In my last post, I mentioned three things that need to be reliably happening in order to achieve a faster, more predictable release process. The first one was to unify change management for the system between the Ops and Development sides. On the surface, this sounds like a straightforward thing. After all a tool rationalization exercise is almost routine in most shops. It happens regularly due to budget reviews, company mergers or acquisitions, etc.
Of course, as we all know, it is never quite that easy even when the unification is happening for nominally identical teams. For example, your company buys another and you have to merge the accounting system. Pretty straightforward – money is money, accountants are accountants, right? Those always go perfectly smoothly, right? Right?
In fact, unifying this aspect of change management can be especially thorny because of the intrinsic differences in tradition between the organizations. Even though complex modern systems evolve together as a whole, few sysadmins would see themselves as ‘developing’ the infrastructure, for example. Additionally, there are other problems. For instance, operations are frequently seen as service providers who need to provide SLAs for change requests that are submitted through the change management system.
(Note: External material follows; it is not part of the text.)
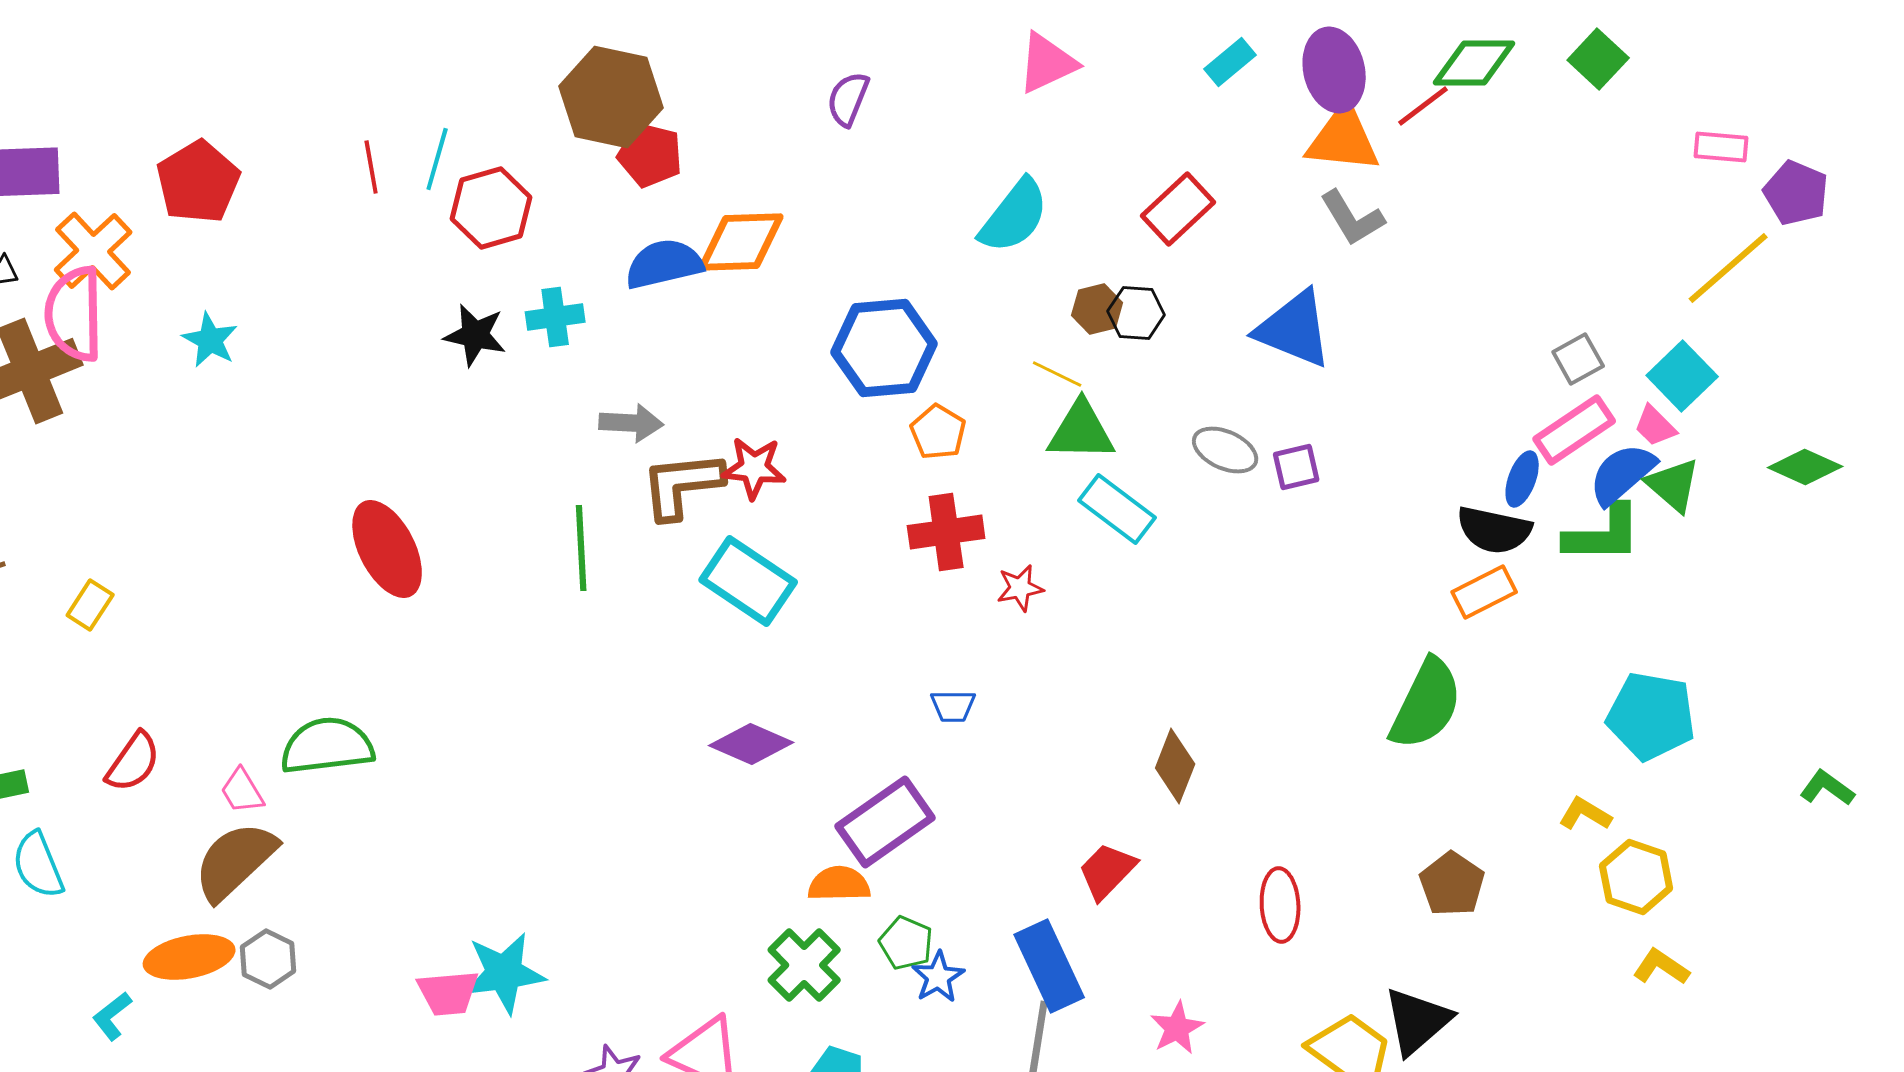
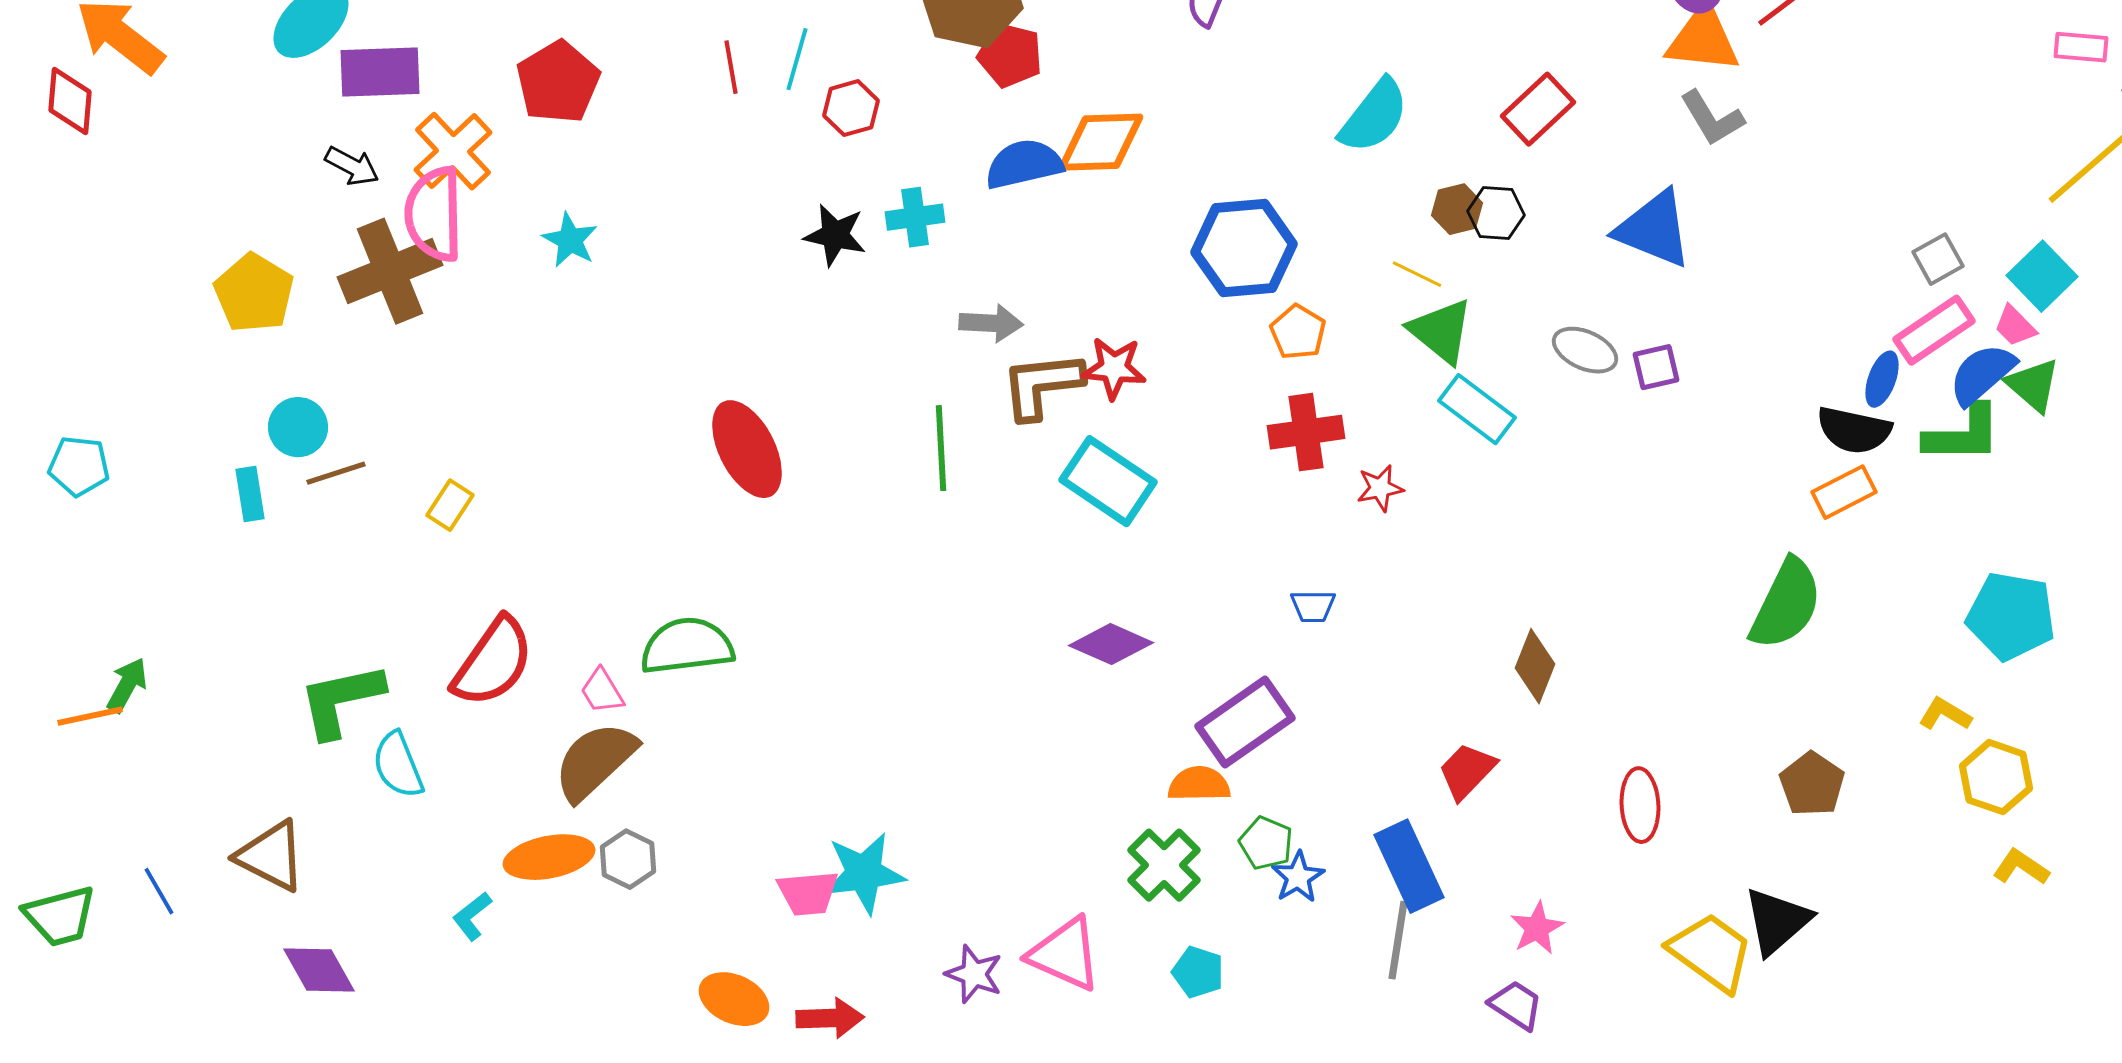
red hexagon: (491, 208) -> (851, 108), size x0.7
green triangle: (1081, 431) -> (1441, 331), turned 38
red semicircle: (133, 762) -> (493, 662), size x1.5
And a lot of operational tracking in the ticketing system is just that – operational – and it does not relate to actual configuration changes or updates to the system itself.
The key to dealing with this is the word “change”. Simplified, system changes should be treated in the same way as code changes are handled. Whatever that might be. For example, it could be a user story in the backlog. The “user” might be a middleware patch that a new feature depends on and the work items might be around submitting tickets to progressively roll that up the environment chain into production. The goal is to track needed changes to the system as first-class items in the development effort. The non-change operational stuff will almost for sure stay in the ticketing system. A simple example, but applying the principle will mean that the operating environment of a system evolves right along with its code – not as a retrofit or afterthought when it is time to deploy to a particular environment or there is a problem.
The tool part is conceptually easy – someone manages the changes in the same system that backlog/stories/work items are handled. However, there is also the matter of the “someone” mentioned in that sentence. An emerging pattern I have seen in several shops is to cohabitate an Ops-type with the development team. Whether these people are the ‘ops representative’ or ‘infrastructure developers’ their role is to focus on evolving the environment along with the code and ensuring that the path to production is in sync with how things are being developed. This is usually a relatively senior person who can advise on things, know when to say no, and know when to push. The real shift is that changes to the operating environment of an application become first-class citizens at the table when code or test changes are being discussed and they can now be tracked as part of the work that is required to deliver on an iteration.
These roles have started popping up in various places with interesting frequency. To me, this is the next logical step in Agile evolution. Having QA folks in the standups is accepted practice nowadays and organizations are figuring out that the Ops guys should be at the table as well. This does a great job of pro-actively addressing a lot of the release / promotion headaches that slow things up as things move toward production. Done right, this takes a lot stress and time out of the overall Agile release cycle.